When Jacob sent Joseph to check on his brothers in Shechem, the Torah gives no reason for the trip other than routine concern. Targum Pseudo-Jonathan on (Genesis 37:13) reveals a father's actual terror.
Jacob says: I am afraid lest the Hivites come and smite them, because they smote Hamor and Shekem and the inhabitants of the city. This is the story of Dinah. Years earlier, after Shechem the son of Hamor violated Dinah, Simeon and Levi had entered the city with swords and killed every male (Genesis 34). The massacre had made Jacob's family a name to curse in the Canaanite hills. Every surviving Hivite clan had a reason to want the sons of Jacob dead.
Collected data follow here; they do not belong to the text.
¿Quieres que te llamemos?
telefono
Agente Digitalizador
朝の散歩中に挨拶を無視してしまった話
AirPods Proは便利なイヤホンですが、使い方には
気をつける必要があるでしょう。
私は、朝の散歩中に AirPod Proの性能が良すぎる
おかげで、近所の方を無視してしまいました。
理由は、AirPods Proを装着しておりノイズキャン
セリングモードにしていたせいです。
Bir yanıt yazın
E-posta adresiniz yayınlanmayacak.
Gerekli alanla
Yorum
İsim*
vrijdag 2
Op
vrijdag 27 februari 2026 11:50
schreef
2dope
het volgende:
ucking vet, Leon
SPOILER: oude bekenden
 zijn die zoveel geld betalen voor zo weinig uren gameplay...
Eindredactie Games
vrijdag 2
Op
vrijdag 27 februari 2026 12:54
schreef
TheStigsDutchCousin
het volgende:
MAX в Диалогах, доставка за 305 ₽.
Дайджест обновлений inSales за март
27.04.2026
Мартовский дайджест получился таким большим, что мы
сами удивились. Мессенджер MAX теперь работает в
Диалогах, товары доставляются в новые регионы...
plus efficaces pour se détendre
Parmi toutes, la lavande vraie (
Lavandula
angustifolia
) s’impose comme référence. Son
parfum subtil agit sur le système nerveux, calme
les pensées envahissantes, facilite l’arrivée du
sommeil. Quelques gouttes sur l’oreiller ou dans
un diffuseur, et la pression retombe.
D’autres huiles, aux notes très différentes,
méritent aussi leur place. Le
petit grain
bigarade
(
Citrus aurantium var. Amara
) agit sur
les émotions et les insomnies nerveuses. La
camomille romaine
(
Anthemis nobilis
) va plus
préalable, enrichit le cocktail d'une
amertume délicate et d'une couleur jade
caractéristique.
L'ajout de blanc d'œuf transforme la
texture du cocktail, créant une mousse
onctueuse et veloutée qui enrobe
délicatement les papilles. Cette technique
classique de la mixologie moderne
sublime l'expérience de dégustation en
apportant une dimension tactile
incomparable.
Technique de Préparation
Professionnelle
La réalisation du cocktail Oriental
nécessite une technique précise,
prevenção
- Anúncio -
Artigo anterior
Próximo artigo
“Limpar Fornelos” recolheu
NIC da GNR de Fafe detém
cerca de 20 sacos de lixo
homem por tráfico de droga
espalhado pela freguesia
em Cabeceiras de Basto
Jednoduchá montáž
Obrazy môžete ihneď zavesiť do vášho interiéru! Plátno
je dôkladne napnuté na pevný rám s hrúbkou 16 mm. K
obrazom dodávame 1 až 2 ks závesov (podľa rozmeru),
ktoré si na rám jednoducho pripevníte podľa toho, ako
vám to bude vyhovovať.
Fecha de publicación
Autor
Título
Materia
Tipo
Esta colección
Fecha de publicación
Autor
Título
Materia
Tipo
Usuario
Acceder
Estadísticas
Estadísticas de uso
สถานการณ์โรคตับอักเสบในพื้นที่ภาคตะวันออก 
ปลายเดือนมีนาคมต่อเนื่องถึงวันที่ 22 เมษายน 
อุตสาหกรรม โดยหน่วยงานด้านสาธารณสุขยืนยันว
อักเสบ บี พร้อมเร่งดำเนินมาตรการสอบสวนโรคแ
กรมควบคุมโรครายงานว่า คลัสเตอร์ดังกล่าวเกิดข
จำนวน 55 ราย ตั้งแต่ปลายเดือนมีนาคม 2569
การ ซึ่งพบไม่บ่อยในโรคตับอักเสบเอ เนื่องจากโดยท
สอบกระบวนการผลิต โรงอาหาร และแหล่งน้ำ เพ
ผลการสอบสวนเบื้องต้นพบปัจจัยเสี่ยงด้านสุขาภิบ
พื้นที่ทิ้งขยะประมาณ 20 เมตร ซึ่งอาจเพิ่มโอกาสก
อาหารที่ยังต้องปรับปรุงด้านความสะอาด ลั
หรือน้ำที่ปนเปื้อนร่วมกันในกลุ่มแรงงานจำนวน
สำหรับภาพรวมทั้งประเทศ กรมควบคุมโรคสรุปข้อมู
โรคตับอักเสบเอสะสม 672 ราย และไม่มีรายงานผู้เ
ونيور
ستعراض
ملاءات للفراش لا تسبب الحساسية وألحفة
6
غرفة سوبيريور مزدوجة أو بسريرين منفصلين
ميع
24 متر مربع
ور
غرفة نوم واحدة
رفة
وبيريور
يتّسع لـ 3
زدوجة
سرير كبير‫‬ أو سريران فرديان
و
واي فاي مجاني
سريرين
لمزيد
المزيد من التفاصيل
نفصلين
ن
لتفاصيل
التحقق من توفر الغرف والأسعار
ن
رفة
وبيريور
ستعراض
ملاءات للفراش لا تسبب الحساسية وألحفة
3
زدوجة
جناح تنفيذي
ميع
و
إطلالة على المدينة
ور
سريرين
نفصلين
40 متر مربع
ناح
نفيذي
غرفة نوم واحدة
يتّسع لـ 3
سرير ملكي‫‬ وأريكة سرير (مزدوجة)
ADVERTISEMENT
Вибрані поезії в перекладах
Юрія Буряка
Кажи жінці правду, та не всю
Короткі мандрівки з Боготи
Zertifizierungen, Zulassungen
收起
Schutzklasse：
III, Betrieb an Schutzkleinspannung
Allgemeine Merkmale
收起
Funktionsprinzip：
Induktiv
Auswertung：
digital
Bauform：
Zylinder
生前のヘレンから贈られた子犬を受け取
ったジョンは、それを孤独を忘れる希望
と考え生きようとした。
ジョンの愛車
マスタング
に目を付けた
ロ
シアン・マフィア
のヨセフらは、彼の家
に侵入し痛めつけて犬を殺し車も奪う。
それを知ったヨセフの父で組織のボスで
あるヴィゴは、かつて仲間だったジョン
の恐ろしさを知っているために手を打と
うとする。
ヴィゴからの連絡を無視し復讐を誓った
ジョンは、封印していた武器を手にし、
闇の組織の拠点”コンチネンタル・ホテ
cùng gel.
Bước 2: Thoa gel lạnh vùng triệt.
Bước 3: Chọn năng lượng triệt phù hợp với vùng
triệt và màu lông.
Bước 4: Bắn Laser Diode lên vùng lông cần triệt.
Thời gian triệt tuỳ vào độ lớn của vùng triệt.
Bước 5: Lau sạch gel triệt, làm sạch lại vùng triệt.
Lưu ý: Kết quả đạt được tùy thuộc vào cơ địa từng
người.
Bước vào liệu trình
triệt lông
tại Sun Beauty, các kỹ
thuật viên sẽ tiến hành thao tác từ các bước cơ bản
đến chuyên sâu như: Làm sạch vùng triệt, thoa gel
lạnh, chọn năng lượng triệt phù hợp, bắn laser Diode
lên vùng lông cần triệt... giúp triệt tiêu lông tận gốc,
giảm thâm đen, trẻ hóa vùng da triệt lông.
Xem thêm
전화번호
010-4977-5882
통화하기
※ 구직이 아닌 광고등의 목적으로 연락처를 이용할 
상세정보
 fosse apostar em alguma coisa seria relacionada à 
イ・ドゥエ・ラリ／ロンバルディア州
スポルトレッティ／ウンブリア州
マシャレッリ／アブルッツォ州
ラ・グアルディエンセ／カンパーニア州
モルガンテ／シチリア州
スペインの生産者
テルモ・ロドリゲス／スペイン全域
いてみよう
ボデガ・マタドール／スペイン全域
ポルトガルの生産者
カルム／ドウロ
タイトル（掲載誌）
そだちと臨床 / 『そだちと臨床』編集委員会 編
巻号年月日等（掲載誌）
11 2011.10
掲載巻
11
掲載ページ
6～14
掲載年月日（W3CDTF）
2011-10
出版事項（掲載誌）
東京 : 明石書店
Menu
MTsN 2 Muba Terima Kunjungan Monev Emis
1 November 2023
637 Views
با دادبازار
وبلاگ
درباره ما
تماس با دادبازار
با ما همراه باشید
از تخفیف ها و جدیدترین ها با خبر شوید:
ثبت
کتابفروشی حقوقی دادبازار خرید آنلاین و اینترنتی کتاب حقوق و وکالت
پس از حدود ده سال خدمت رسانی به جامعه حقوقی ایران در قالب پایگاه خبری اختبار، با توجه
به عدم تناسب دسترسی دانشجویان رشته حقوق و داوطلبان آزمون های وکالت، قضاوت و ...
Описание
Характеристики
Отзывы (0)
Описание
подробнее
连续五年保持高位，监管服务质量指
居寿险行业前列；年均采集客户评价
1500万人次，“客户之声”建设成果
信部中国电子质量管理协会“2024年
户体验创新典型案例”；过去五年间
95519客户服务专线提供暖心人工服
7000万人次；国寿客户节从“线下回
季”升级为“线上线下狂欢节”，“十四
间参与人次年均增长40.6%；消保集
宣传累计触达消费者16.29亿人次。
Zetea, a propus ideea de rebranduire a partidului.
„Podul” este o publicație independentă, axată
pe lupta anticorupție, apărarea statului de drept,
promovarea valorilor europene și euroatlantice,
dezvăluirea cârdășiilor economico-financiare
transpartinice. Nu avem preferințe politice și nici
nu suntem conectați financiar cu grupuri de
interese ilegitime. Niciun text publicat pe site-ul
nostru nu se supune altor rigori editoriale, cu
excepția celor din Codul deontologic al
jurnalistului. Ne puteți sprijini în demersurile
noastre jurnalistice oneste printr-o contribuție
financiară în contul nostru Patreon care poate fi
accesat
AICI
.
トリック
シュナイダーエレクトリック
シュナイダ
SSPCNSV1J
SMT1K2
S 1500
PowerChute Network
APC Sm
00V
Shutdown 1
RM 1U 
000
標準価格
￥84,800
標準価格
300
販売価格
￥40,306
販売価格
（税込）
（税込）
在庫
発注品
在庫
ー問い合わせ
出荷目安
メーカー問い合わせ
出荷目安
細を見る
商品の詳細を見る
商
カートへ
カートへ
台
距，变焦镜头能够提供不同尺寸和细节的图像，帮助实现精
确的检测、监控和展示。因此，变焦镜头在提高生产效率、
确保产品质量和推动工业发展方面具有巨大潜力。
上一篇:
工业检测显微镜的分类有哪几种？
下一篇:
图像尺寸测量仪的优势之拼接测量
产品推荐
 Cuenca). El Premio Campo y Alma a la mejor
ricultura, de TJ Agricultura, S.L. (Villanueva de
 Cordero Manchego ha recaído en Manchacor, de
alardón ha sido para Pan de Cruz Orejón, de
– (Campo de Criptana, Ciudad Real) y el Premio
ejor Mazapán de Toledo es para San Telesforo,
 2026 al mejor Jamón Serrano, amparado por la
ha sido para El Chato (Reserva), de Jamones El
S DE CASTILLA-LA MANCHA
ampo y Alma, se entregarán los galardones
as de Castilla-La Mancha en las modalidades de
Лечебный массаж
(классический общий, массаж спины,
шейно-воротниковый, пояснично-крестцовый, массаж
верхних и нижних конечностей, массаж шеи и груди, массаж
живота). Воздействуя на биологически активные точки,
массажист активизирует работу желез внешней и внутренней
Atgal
And now those same sons — the brothers who had swung those swords — were grazing flocks right where it happened. Jacob is not being paranoid. He is being a father. He knows what his sons did. He knows who remembers. And he cannot sit in his tent in Hebron without seeing their funeral.
The irony is brutal. Jacob sends Joseph to protect his brothers from a Hivite attack that never comes. The danger in Shechem that day is not the neighbors. It is the brothers themselves. Joseph rides out to save his brothers from strangers and ends up sold by his brothers to strangers.
The Targumist is showing us that parents rarely fear the right thing. Jacob watched the wrong horizon. The true threat was already sleeping in his own tents.